Salah satu dampak kebijakan proteksionisme adalah terjadinya perang dagang dengan Tiongkok. Tiongkok dianggap Donald Trump sebagai negara yang paling diuntungkan dengan adanya perdagangan bebas. Dalam situs Gedung Putih, Trump menilai Tiongkok telah melakukan perdagangan yang tidak adil. Ketidakadilan ini dilihat dari bagaimana defisit neraca perdagangan Amerika Serikat terhadap Tiongkok mencapai $375,23 miliar. Trump pun tidak senang dan akhirnya ia menerapkan kebijakan menaikkan tarif untuk impor baja dan alumunium dari Tiongkok.

Lalu, bagaimana bisa perang dagang memperkuat Dolar AS? Ketidakpastian ekonomi global yang disebabkan perang dagang membuat para spekulan memilih untuk mengembalikan uangnya menjadi Dolar AS. Dengan logika yang sama seperti sebelumnya, permintaan Dolar AS yang meningkat akibat spekulan membuat nilai Dolar AS menguat dibandingkan mata uang lainnya.

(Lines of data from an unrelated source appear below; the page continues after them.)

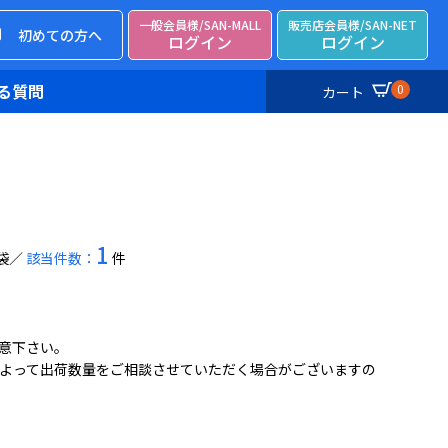
一般会員様/SAN-MALL
販売店会員様/SAN-NET
初めての方へ
ログイン
ログイン
る質問
0
カート
1
袋
該当件数：
件
意下さい。
よって出荷数量をご相談させていただく場合がございますの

Kenaikan Suku Bunga The Federal Reserve

Untuk memperkuat Dolar AS dengan meyakinkan para spekulan menabung menggunakan Dolar AS, The Federal Reserve sebagai bank sentral AS memilih untuk meningkatkan suku bunga. Suku bunga yang meningkat tentu membuat para spekulan yakin untuk menyimpan uang dengan Dolar AS, karena suku bunga yang tinggi berarti nilai kembali yang tinggi juga. Uang-uang yang tadinya disimpan di negara lain, kini kembali disimpan dalam bentuk Dolar AS. Nilai Dolar AS pun meningkat, sehingga membuat nilai mata uang lain melemah.

Indonesia Tidak Sendirian

Sebenarnya, fenomena melemahnya mata uang ini merupakan fenomena global yang juga terjadi di beberapa negara lain. Di Turki pada pertengahan bulan Agustus 2018, Lira melemah hingga 20 persen terhadap Dolar AS. Mata uang Afrika Selatan, Rand, juga terus melemah di beberapa waktu terakhir. Selain Turki dan Afrika Selatan, Argentina juga mengalami hal yang sama. Peso Argentina terus mengalami pelemahan terhadap Dolar AS, hingga mencapai titik 50 persen di tahun 2018 ini.